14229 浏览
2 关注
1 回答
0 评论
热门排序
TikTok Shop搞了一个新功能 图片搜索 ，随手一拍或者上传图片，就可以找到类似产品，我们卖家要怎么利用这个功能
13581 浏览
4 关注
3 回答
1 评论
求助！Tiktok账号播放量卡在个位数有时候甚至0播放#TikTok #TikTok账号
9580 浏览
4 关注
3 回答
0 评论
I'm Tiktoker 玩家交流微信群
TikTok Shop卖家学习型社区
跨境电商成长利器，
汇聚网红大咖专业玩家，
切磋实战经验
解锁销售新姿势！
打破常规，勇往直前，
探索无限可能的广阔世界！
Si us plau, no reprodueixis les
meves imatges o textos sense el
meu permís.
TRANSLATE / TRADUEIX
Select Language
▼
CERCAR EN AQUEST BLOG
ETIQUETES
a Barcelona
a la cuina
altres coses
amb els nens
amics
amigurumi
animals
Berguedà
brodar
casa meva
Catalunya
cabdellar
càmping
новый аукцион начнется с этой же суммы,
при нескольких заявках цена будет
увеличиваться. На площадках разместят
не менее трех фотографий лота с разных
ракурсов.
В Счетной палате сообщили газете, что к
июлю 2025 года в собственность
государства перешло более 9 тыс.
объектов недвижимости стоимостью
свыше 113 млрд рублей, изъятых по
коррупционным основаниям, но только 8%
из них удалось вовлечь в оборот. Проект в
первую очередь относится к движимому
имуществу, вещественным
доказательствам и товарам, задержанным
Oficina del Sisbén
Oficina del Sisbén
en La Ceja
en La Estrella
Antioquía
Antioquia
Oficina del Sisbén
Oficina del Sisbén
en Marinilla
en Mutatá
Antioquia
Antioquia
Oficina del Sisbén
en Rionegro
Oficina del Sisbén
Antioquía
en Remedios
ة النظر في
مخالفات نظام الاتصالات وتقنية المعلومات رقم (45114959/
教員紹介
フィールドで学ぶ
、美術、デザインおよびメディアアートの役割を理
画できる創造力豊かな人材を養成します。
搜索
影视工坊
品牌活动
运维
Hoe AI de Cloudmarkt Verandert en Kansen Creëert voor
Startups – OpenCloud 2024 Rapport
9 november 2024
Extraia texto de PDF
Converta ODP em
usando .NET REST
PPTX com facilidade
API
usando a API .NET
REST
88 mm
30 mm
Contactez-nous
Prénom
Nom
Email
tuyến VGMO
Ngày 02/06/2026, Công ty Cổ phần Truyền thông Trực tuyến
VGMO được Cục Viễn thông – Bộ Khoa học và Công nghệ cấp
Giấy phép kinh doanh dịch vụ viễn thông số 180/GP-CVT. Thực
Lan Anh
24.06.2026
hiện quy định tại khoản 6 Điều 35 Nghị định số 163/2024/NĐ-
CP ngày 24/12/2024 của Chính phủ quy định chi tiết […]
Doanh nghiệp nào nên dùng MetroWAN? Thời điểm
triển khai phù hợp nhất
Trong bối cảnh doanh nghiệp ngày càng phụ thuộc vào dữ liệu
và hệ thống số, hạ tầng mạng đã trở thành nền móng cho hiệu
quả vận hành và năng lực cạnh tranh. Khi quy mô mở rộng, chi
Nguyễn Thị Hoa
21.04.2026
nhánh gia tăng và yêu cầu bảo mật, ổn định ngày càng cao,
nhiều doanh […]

_Exercise_. In full and without error, transcribe each of the entries.

_Task answer_.
14229 浏览
2 关注
1 回答
0 评论
热门排序
TikTok Shop搞了一个新功能 图片搜索 ，随手一拍或者上传图片，就可以找到类似产品，我们卖家要怎么利用这个功能
13581 浏览
4 关注
3 回答
1 评论
求助！Tiktok账号播放量卡在个位数有时候甚至0播放#TikTok #TikTok账号
9580 浏览
4 关注
3 回答
0 评论
I'm Tiktoker 玩家交流微信群
TikTok Shop卖家学习型社区
跨境电商成长利器，
汇聚网红大咖专业玩家，
切磋实战经验
解锁销售新姿势！
打破常规，勇往直前，
探索无限可能的广阔世界！
Si us plau, no reprodueixis les
meves imatges o textos sense el
meu permís.
TRANSLATE / TRADUEIX
Select Language
▼
CERCAR EN AQUEST BLOG
ETIQUETES
a Barcelona
a la cuina
altres coses
amb els nens
amics
amigurumi
animals
Berguedà
brodar
casa meva
Catalunya
cabdellar
càmping
новый аукцион начнется с этой же суммы,
при нескольких заявках цена будет
увеличиваться. На площадках разместят
не менее трех фотографий лота с разных
ракурсов.
В Счетной палате сообщили газете, что к
июлю 2025 года в собственность
государства перешло более 9 тыс.
объектов недвижимости стоимостью
свыше 113 млрд рублей, изъятых по
коррупционным основаниям, но только 8%
из них удалось вовлечь в оборот. Проект в
первую очередь относится к движимому
имуществу, вещественным
доказательствам и товарам, задержанным
Oficina del Sisbén
Oficina del Sisbén
en La Ceja
en La Estrella
Antioquía
Antioquia
Oficina del Sisbén
Oficina del Sisbén
en Marinilla
en Mutatá
Antioquia
Antioquia
Oficina del Sisbén
en Rionegro
Oficina del Sisbén
Antioquía
en Remedios
ة النظر في
مخالفات نظام الاتصالات وتقنية المعلومات رقم (45114959/
教員紹介
フィールドで学ぶ
、美術、デザインおよびメディアアートの役割を理
画できる創造力豊かな人材を養成します。
搜索
影视工坊
品牌活动
运维
Hoe AI de Cloudmarkt Verandert en Kansen Creëert voor
Startups – OpenCloud 2024 Rapport
9 november 2024
Extraia texto de PDF
Converta ODP em
usando .NET REST
PPTX com facilidade
API
usando a API .NET
REST
88 mm
30 mm
Contactez-nous
Prénom
Nom
Email
tuyến VGMO
Ngày 02/06/2026, Công ty Cổ phần Truyền thông Trực tuyến
VGMO được Cục Viễn thông – Bộ Khoa học và Công nghệ cấp
Giấy phép kinh doanh dịch vụ viễn thông số 180/GP-CVT. Thực
Lan Anh
24.06.2026
hiện quy định tại khoản 6 Điều 35 Nghị định số 163/2024/NĐ-
CP ngày 24/12/2024 của Chính phủ quy định chi tiết […]
Doanh nghiệp nào nên dùng MetroWAN? Thời điểm
triển khai phù hợp nhất
Trong bối cảnh doanh nghiệp ngày càng phụ thuộc vào dữ liệu
và hệ thống số, hạ tầng mạng đã trở thành nền móng cho hiệu
quả vận hành và năng lực cạnh tranh. Khi quy mô mở rộng, chi
Nguyễn Thị Hoa
21.04.2026
nhánh gia tăng và yêu cầu bảo mật, ổn định ngày càng cao,
nhiều doanh […]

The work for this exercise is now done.